(Material provided):
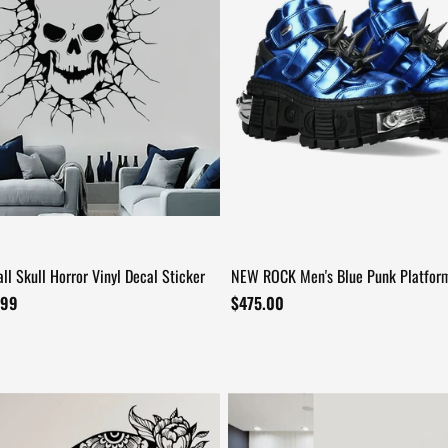
ll Skull Horror Vinyl Decal Sticker
NEW ROCK Men's Blue Punk Platfor
+13
with Spiked Hardware
.99
$475.00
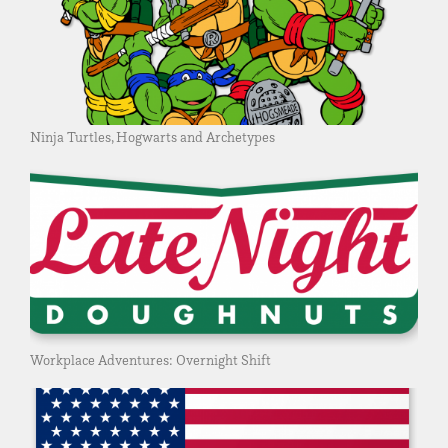
Ninja Turtles, Hogwarts and Archetypes
Workplace Adventures: Overnight Shift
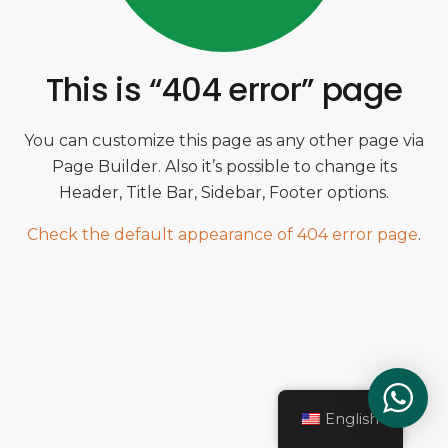
This is “404 error” page
You can customize this page as any other page via
Page Builder. Also it’s possible to change its
Header, Title Bar, Sidebar, Footer options.
Check the default appearance of 404 error page
.
English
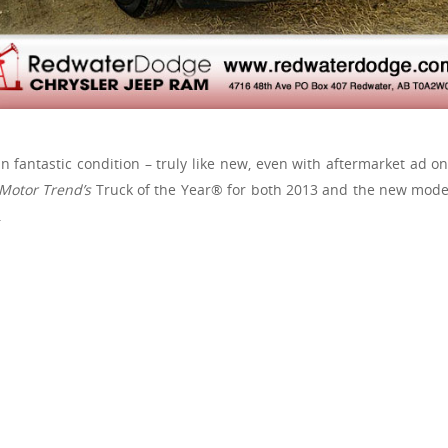
n fantastic condition – truly like new, even with aftermarket ad ons
Motor Trend’s
Truck of the Year® for both 2013 and the new mode
.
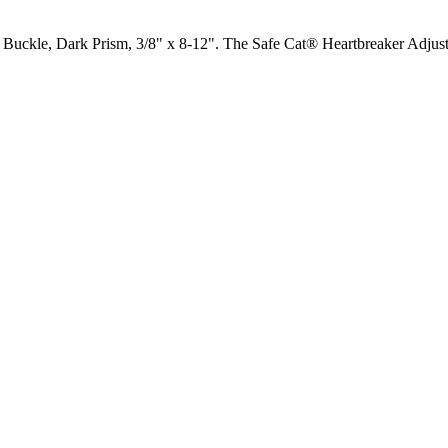
uckle, Dark Prism, 3/8" x 8-12". The Safe Cat® Heartbreaker Adjustab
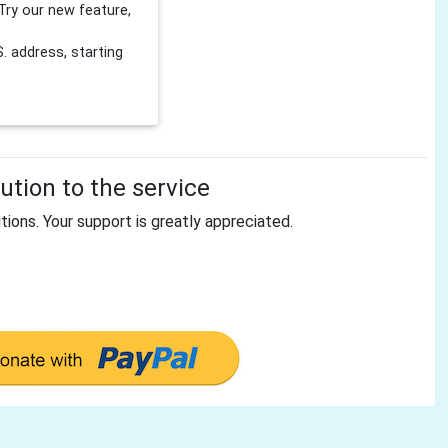
Try our new feature,
 address, starting
tion to the service
tions. Your support is greatly appreciated.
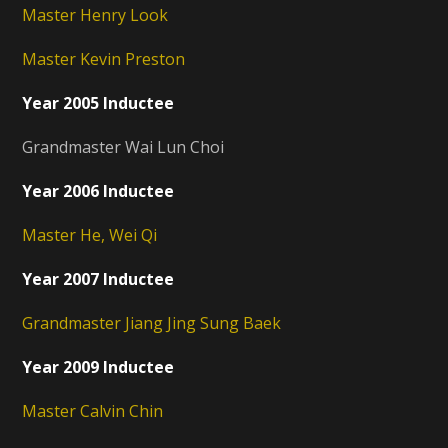
Master Henry Look
Master Kevin Preston
Year 2005 Inductee
Grandmaster Wai Lun Choi
Year 2006 Inductee
Master He, Wei Qi
Year 2007 Inductee
Grandmaster Jiang Jing Sung Baek
Year 2009 Inductee
Master Calvin Chin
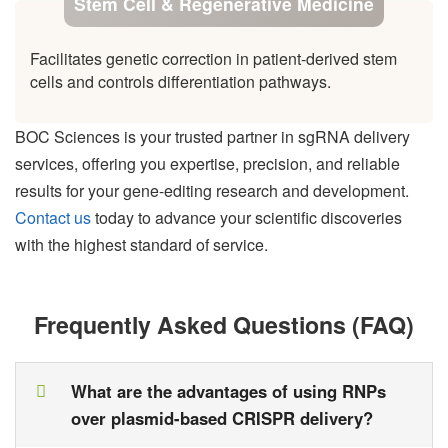
Stem Cell & Regenerative Medicine
Facilitates genetic correction in patient-derived stem
cells and controls differentiation pathways.
BOC Sciences is your trusted partner in sgRNA delivery
services, offering you expertise, precision, and reliable
results for your gene-editing research and development.
Contact us
today to advance your scientific discoveries
with the highest standard of service.
Frequently Asked Questions (FAQ)
What are the advantages of using RNPs
over plasmid-based CRISPR delivery?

(Exercise objective):
Return, from the data, each line where the string "with" occurs.

(Solution for this exercise):
with Spiked Hardware
n fantastic condition – truly like new, even with aftermarket ad ons
with the highest standard of service.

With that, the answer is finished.